Your assignment: Print each record below character for character.

Given records:

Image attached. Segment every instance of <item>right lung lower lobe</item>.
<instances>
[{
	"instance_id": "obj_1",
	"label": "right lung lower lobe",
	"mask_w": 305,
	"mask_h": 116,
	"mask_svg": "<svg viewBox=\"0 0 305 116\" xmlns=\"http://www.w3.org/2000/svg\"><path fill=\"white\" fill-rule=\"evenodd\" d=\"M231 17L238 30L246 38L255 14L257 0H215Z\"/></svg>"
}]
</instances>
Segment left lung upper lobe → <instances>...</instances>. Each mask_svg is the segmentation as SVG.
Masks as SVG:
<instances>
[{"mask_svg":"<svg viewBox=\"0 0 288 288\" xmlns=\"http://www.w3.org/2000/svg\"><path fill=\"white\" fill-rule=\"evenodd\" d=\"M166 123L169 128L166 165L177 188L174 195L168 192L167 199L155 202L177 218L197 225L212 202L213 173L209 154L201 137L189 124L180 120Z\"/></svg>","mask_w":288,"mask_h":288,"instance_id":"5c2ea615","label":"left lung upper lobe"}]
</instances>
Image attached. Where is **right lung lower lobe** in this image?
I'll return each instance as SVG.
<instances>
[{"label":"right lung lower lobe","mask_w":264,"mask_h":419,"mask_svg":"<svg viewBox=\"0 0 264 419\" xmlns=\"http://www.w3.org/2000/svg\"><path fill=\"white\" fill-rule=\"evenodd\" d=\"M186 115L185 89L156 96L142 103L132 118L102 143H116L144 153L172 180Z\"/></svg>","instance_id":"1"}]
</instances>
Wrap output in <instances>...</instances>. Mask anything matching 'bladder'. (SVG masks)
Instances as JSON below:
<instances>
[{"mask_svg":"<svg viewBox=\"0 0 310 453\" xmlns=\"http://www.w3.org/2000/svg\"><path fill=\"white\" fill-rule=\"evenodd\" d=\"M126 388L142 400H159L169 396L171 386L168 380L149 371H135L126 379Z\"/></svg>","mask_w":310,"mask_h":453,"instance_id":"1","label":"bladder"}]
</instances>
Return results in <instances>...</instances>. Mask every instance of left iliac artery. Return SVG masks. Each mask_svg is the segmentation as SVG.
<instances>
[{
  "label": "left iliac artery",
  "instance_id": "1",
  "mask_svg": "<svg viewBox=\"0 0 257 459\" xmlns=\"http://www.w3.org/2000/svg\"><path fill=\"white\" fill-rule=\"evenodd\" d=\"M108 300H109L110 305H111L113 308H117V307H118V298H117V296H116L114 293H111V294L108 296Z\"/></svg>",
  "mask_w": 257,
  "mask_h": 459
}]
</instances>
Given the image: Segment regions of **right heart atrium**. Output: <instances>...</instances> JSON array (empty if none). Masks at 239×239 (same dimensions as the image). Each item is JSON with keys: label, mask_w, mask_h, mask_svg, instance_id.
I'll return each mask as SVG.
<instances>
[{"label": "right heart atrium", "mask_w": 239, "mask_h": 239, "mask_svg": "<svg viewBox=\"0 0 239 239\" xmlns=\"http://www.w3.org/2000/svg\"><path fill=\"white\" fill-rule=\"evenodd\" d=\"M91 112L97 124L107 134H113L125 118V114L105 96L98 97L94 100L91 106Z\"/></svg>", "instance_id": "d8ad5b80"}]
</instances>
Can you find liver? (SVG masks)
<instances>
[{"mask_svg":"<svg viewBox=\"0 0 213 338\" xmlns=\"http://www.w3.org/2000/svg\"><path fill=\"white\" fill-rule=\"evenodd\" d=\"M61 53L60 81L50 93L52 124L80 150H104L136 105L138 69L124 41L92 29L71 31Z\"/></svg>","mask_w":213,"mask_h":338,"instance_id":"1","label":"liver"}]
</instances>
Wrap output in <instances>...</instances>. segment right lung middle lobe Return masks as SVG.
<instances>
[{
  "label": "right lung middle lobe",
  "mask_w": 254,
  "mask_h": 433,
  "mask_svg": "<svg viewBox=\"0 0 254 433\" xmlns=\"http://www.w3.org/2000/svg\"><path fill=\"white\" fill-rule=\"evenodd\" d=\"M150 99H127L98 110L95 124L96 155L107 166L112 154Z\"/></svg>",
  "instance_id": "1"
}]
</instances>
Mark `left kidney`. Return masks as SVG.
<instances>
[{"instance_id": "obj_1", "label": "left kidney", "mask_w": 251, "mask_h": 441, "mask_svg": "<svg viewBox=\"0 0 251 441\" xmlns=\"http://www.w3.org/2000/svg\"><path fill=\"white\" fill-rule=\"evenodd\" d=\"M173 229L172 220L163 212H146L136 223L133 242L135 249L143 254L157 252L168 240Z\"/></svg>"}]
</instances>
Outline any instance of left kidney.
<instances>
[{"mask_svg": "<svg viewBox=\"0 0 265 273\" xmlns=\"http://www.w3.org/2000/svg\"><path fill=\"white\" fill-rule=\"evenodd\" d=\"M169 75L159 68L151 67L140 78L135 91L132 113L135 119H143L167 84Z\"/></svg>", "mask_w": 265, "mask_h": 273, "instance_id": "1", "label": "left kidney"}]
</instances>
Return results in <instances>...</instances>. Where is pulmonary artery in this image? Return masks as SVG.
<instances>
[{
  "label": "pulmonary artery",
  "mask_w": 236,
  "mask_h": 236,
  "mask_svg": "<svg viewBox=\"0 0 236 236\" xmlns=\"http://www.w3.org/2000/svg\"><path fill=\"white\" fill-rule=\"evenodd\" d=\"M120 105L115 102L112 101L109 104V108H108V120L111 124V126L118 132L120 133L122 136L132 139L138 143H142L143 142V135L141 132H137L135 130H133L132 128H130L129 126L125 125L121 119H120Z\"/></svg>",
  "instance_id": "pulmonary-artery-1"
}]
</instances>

Result of this exercise:
Image attached. Segment every instance of <item>right lung lower lobe</item>.
<instances>
[{
	"instance_id": "obj_1",
	"label": "right lung lower lobe",
	"mask_w": 305,
	"mask_h": 116,
	"mask_svg": "<svg viewBox=\"0 0 305 116\" xmlns=\"http://www.w3.org/2000/svg\"><path fill=\"white\" fill-rule=\"evenodd\" d=\"M231 17L238 30L246 38L255 14L257 0H215Z\"/></svg>"
}]
</instances>
Segment left lung upper lobe → <instances>...</instances>. Each mask_svg is the segmentation as SVG.
Masks as SVG:
<instances>
[{"mask_svg":"<svg viewBox=\"0 0 288 288\" xmlns=\"http://www.w3.org/2000/svg\"><path fill=\"white\" fill-rule=\"evenodd\" d=\"M166 123L169 128L166 165L177 188L174 195L168 192L167 199L155 202L177 218L197 225L212 202L213 173L209 154L201 137L189 124L180 120Z\"/></svg>","mask_w":288,"mask_h":288,"instance_id":"5c2ea615","label":"left lung upper lobe"}]
</instances>
Image attached. Where is **right lung lower lobe** in this image?
I'll return each instance as SVG.
<instances>
[{"label":"right lung lower lobe","mask_w":264,"mask_h":419,"mask_svg":"<svg viewBox=\"0 0 264 419\" xmlns=\"http://www.w3.org/2000/svg\"><path fill=\"white\" fill-rule=\"evenodd\" d=\"M186 115L185 89L156 96L142 103L132 118L102 143H116L144 153L172 180Z\"/></svg>","instance_id":"1"}]
</instances>
Wrap output in <instances>...</instances>. Mask anything matching 'bladder'. (SVG masks)
Instances as JSON below:
<instances>
[{"mask_svg":"<svg viewBox=\"0 0 310 453\" xmlns=\"http://www.w3.org/2000/svg\"><path fill=\"white\" fill-rule=\"evenodd\" d=\"M126 388L142 400H159L169 396L171 386L168 380L149 371H135L126 379Z\"/></svg>","mask_w":310,"mask_h":453,"instance_id":"1","label":"bladder"}]
</instances>
Return results in <instances>...</instances>. Mask every instance of left iliac artery. Return SVG masks. Each mask_svg is the segmentation as SVG.
<instances>
[{
  "label": "left iliac artery",
  "instance_id": "1",
  "mask_svg": "<svg viewBox=\"0 0 257 459\" xmlns=\"http://www.w3.org/2000/svg\"><path fill=\"white\" fill-rule=\"evenodd\" d=\"M108 300H109L110 305H111L113 308H117V307H118V298H117V296H116L114 293H111V294L108 296Z\"/></svg>",
  "mask_w": 257,
  "mask_h": 459
}]
</instances>
Given the image: Segment regions of **right heart atrium**. Output: <instances>...</instances> JSON array (empty if none). Masks at 239×239 (same dimensions as the image). Each item is JSON with keys: label, mask_w, mask_h, mask_svg, instance_id.
I'll return each mask as SVG.
<instances>
[{"label": "right heart atrium", "mask_w": 239, "mask_h": 239, "mask_svg": "<svg viewBox=\"0 0 239 239\" xmlns=\"http://www.w3.org/2000/svg\"><path fill=\"white\" fill-rule=\"evenodd\" d=\"M91 112L97 124L107 134H113L125 118V114L105 96L98 97L94 100L91 106Z\"/></svg>", "instance_id": "d8ad5b80"}]
</instances>
Can you find liver? (SVG masks)
<instances>
[{"mask_svg":"<svg viewBox=\"0 0 213 338\" xmlns=\"http://www.w3.org/2000/svg\"><path fill=\"white\" fill-rule=\"evenodd\" d=\"M61 53L60 81L50 93L52 124L80 150H104L136 105L138 69L124 41L92 29L71 31Z\"/></svg>","mask_w":213,"mask_h":338,"instance_id":"1","label":"liver"}]
</instances>
Wrap output in <instances>...</instances>. segment right lung middle lobe Return masks as SVG.
<instances>
[{
  "label": "right lung middle lobe",
  "mask_w": 254,
  "mask_h": 433,
  "mask_svg": "<svg viewBox=\"0 0 254 433\" xmlns=\"http://www.w3.org/2000/svg\"><path fill=\"white\" fill-rule=\"evenodd\" d=\"M150 99H127L98 110L95 124L96 155L107 166L112 154Z\"/></svg>",
  "instance_id": "1"
}]
</instances>
Mark `left kidney`. Return masks as SVG.
<instances>
[{"instance_id": "obj_1", "label": "left kidney", "mask_w": 251, "mask_h": 441, "mask_svg": "<svg viewBox=\"0 0 251 441\" xmlns=\"http://www.w3.org/2000/svg\"><path fill=\"white\" fill-rule=\"evenodd\" d=\"M173 229L172 220L163 212H146L136 223L133 242L135 249L143 254L157 252L168 240Z\"/></svg>"}]
</instances>
Outline any instance of left kidney.
<instances>
[{"mask_svg": "<svg viewBox=\"0 0 265 273\" xmlns=\"http://www.w3.org/2000/svg\"><path fill=\"white\" fill-rule=\"evenodd\" d=\"M169 75L159 68L151 67L140 78L135 91L132 113L135 119H143L167 84Z\"/></svg>", "mask_w": 265, "mask_h": 273, "instance_id": "1", "label": "left kidney"}]
</instances>
Return results in <instances>...</instances>. Where is pulmonary artery in this image? Return masks as SVG.
<instances>
[{
  "label": "pulmonary artery",
  "mask_w": 236,
  "mask_h": 236,
  "mask_svg": "<svg viewBox=\"0 0 236 236\" xmlns=\"http://www.w3.org/2000/svg\"><path fill=\"white\" fill-rule=\"evenodd\" d=\"M120 105L115 102L112 101L109 104V108H108V120L111 124V126L118 132L120 133L122 136L132 139L138 143H142L143 142V135L141 132H137L135 130H133L132 128H130L129 126L125 125L121 119H120Z\"/></svg>",
  "instance_id": "pulmonary-artery-1"
}]
</instances>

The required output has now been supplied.